La révélation de l’identité de la chroniqueuse rebat, de fait, les cartes. Comment continuer à faire vivre le jeu des rumeurs une fois le masque tombé, d’autant plus qu’elle agit désormais sous le regard – et l’approbation – de la reine ? Les nouveaux épisodes apportent une réponse mesurée : la voix off est bien de retour, mais son poids narratif s’en trouve mécaniquement affaibli, au détriment du suspense qui constituait jusqu’alors l’un des ressorts les plus stimulants de la série.
Pour compenser cette faiblesse, Bridgerton va devoir redoubler d’efforts : imposer un nouveau rythme tout en réinventant son moteur romanesque. La série choisit pour cela de s’appuyer sur Benedict, plus attiré par les marges que par les convenances mondaines, souvent perçu comme le pendant masculin de sa sœur Éloïse. Bon pari ? Le récit semble en effet effectuer un léger écart avec ce qu’elle a toujours été, sans pour autant renverser la formule.
Une fable familière
Sans trop en dévoiler, difficile de ne pas reconnaître, derrière l’intrigue principale, l’ombre d’un conte de fées bien connu. Ici, le soulier de vair cède la place à un gant égaré. Le procédé est éculé ; pourtant, il fonctionne. Bridgerton ne prétend pas déconstruire ses propres clichés et cette saison ne fait pas exception : amour au premier regard, interdits sociaux, jalousie, rencontres fortuites et romance différée sont au rendez-vous.

La nouveauté se situe ailleurs. Pour la première fois, la série s’attarde sur les coulisses des demeures bourgeoises : cuisines, domestiques, servantes invisibles… Cette focale introduit une lecture plus sociale, en dialogue avec les questions de genre. Il faut le dire : l’approche est maline et prometteuse.
Sophie, le renouveau inattendu ?
Cœur battant de ce nouveau chapitre : Sophie, interprétée par Yerin Ha, vue auparavant dans Halo. L’actrice se révèle très convaincante dans son nouveau personnage : aplomb, répartie, sagesse, elle intrigue autant par ce qu’elle montre que par ce qu’elle dissimule. Quelques indices laissent entendre qu’elle n’est pas à sa place, et Bridgerton choisit intelligemment de recentrer son récit sur elle, reléguant momentanément la famille éponyme à l’arrière-plan.

La série n’abandonne pas pour autant ses récits parallèles. Éloise, incarnée par la toujours remarquable Claudia Jessie, demeure l’un des personnages les plus justes et les plus stimulants, résolue à devenir vieille fille plutôt que de se plier aux attentes maternelles. À noter également l’arrivée de Katie Leung, bien connue des fans de Harry Potter, dans le rôle de Lady Araminta Penwood, en marâtre froide et calculatrice. Reste qu’à ce stade, ces intrigues secondaires peinent à dépasser leur fonction de remplissage.
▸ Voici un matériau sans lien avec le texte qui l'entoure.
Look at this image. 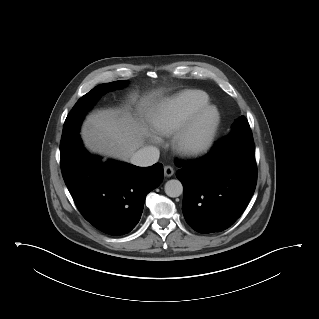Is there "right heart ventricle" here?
<instances>
[{
	"instance_id": "e07e8e85",
	"label": "right heart ventricle",
	"mask_w": 319,
	"mask_h": 319,
	"mask_svg": "<svg viewBox=\"0 0 319 319\" xmlns=\"http://www.w3.org/2000/svg\"><path fill=\"white\" fill-rule=\"evenodd\" d=\"M209 101V96L201 90H183L155 106L151 114V125L161 135H175L194 112Z\"/></svg>"
}]
</instances>
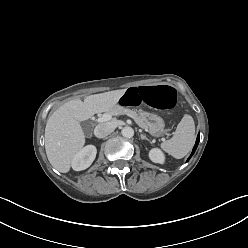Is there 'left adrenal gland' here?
Segmentation results:
<instances>
[{
	"label": "left adrenal gland",
	"mask_w": 248,
	"mask_h": 248,
	"mask_svg": "<svg viewBox=\"0 0 248 248\" xmlns=\"http://www.w3.org/2000/svg\"><path fill=\"white\" fill-rule=\"evenodd\" d=\"M141 132V131H140ZM140 137H141V139L142 140H147V141H149L150 142V140L146 137V135H144V134H140Z\"/></svg>",
	"instance_id": "1"
}]
</instances>
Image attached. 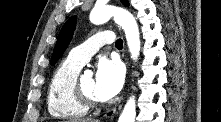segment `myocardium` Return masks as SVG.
Listing matches in <instances>:
<instances>
[{
	"label": "myocardium",
	"instance_id": "myocardium-1",
	"mask_svg": "<svg viewBox=\"0 0 221 122\" xmlns=\"http://www.w3.org/2000/svg\"><path fill=\"white\" fill-rule=\"evenodd\" d=\"M74 94L81 105L87 109H95L100 106L98 100L93 99L91 96L86 94L81 85V80L76 78L74 82Z\"/></svg>",
	"mask_w": 221,
	"mask_h": 122
}]
</instances>
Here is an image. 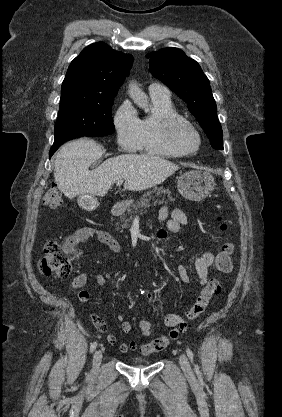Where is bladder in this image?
<instances>
[{
	"instance_id": "obj_1",
	"label": "bladder",
	"mask_w": 282,
	"mask_h": 417,
	"mask_svg": "<svg viewBox=\"0 0 282 417\" xmlns=\"http://www.w3.org/2000/svg\"><path fill=\"white\" fill-rule=\"evenodd\" d=\"M135 364H146L147 361L143 360V359H139V358H135L133 361Z\"/></svg>"
}]
</instances>
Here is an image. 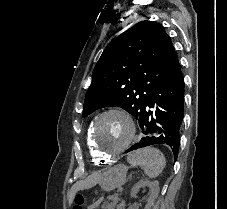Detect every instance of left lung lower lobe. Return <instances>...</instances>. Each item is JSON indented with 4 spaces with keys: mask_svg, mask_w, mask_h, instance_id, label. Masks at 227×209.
Here are the masks:
<instances>
[{
    "mask_svg": "<svg viewBox=\"0 0 227 209\" xmlns=\"http://www.w3.org/2000/svg\"><path fill=\"white\" fill-rule=\"evenodd\" d=\"M183 104L184 79L178 62L138 118L144 137L126 152L154 144H165L170 147L176 160L179 152Z\"/></svg>",
    "mask_w": 227,
    "mask_h": 209,
    "instance_id": "1",
    "label": "left lung lower lobe"
}]
</instances>
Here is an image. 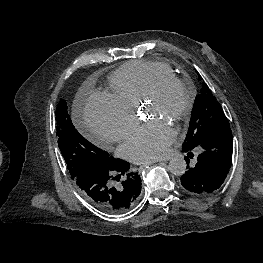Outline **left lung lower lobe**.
<instances>
[{
	"label": "left lung lower lobe",
	"instance_id": "0a47b994",
	"mask_svg": "<svg viewBox=\"0 0 263 263\" xmlns=\"http://www.w3.org/2000/svg\"><path fill=\"white\" fill-rule=\"evenodd\" d=\"M202 150L194 167L187 162V172L181 177L182 186L193 194L206 195L224 182L232 163L233 140L230 127H221L207 134L196 146ZM193 148H182L190 152Z\"/></svg>",
	"mask_w": 263,
	"mask_h": 263
}]
</instances>
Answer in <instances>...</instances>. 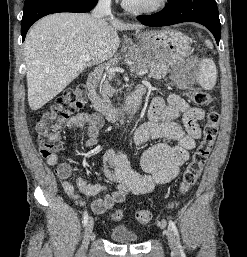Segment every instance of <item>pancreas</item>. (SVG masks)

Une mécanique toujours bien huilée
Visuellement, l’œuvre reste fidèle à elle-même. Décors et costumes sont somptueux, à l’image du bal masqué du premier épisode, particulièrement fastueux. Comme à son habitude, le show s’amuse aussi à revisiter des morceaux contemporains en versions orchestrales – clin d’œil bienvenu.

La structure narrative ne surprendra guère. L’ex-vicomtesse tente de pousser son fils vers le mariage, tandis que celui-ci se retrouve au centre de toutes les convoitises. Ces premiers épisodes suffisent à esquisser les grandes lignes des dénouements à venir. La série ne cherche pas vraiment à brouiller les pistes et l’on aurait aimé un peu plus d’audace – mais la suite saura peut-être nous surprendre. On l’espère.
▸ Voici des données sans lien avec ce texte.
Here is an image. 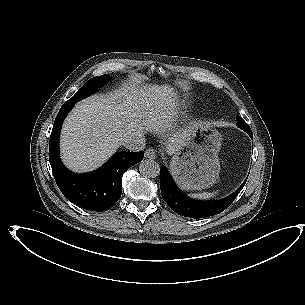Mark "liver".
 Segmentation results:
<instances>
[{"instance_id":"6515ba94","label":"liver","mask_w":305,"mask_h":305,"mask_svg":"<svg viewBox=\"0 0 305 305\" xmlns=\"http://www.w3.org/2000/svg\"><path fill=\"white\" fill-rule=\"evenodd\" d=\"M176 113L153 110L137 88L115 94L93 95L78 102L66 117L60 136L63 163L73 172L84 173L103 165L126 138L146 131L166 134V148L176 153L192 127L176 130Z\"/></svg>"}]
</instances>
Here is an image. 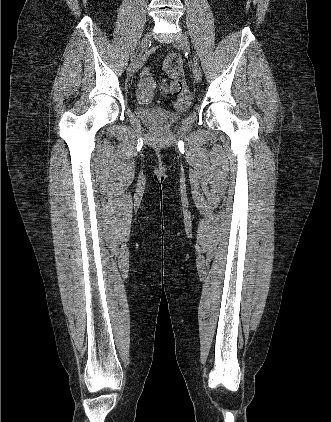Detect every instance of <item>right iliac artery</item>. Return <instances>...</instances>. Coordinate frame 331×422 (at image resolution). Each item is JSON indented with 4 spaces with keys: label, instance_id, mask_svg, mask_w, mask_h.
Instances as JSON below:
<instances>
[{
    "label": "right iliac artery",
    "instance_id": "1",
    "mask_svg": "<svg viewBox=\"0 0 331 422\" xmlns=\"http://www.w3.org/2000/svg\"><path fill=\"white\" fill-rule=\"evenodd\" d=\"M139 51H141V48H138V50H136V52H134V58H133V61H136V58H137V53H139Z\"/></svg>",
    "mask_w": 331,
    "mask_h": 422
}]
</instances>
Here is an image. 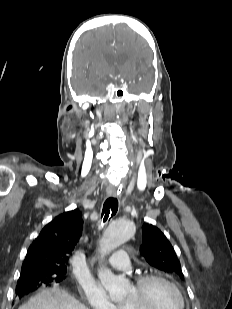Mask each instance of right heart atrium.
<instances>
[{"label":"right heart atrium","instance_id":"d8ad5b80","mask_svg":"<svg viewBox=\"0 0 232 309\" xmlns=\"http://www.w3.org/2000/svg\"><path fill=\"white\" fill-rule=\"evenodd\" d=\"M83 297L86 304L93 309H118L105 291L95 284L83 287Z\"/></svg>","mask_w":232,"mask_h":309}]
</instances>
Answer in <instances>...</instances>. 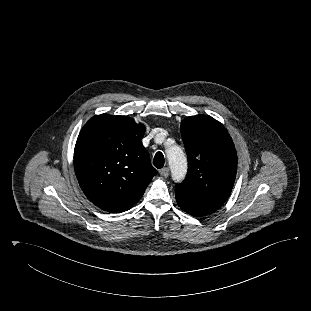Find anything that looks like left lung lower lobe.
Here are the masks:
<instances>
[{
    "label": "left lung lower lobe",
    "mask_w": 311,
    "mask_h": 311,
    "mask_svg": "<svg viewBox=\"0 0 311 311\" xmlns=\"http://www.w3.org/2000/svg\"><path fill=\"white\" fill-rule=\"evenodd\" d=\"M176 200L180 208L194 217L209 215L223 204L195 197L181 189L175 188Z\"/></svg>",
    "instance_id": "1"
}]
</instances>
Un plaisir malgré ses limites
Vous l’aurez compris : pas de révolution annoncée pour ce nouveau volet de La chronique des Bridgerton. La série continue d’exploiter les ressorts qui ont fait son succès, en particulier sur le terrain de la romance.
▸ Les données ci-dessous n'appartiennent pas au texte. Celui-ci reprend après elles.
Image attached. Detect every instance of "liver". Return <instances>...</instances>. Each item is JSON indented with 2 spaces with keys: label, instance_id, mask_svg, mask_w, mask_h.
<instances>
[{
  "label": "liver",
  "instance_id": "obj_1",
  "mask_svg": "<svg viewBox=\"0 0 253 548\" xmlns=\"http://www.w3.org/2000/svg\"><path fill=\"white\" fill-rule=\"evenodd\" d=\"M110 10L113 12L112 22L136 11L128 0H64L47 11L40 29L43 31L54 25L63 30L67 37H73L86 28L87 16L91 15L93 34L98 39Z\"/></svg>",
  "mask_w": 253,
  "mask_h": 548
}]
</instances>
Et pourtant, l’efficacité demeure redoutable. Addictive, portée par un casting solide et enrichie de nouveaux personnages, la série conserve ce pouvoir singulier de séduction. Regarder Bridgerton, c’est un peu comme se replonger dans un classique de Disney : on en connaît les mécanismes par cœur, mais le charme opère toujours.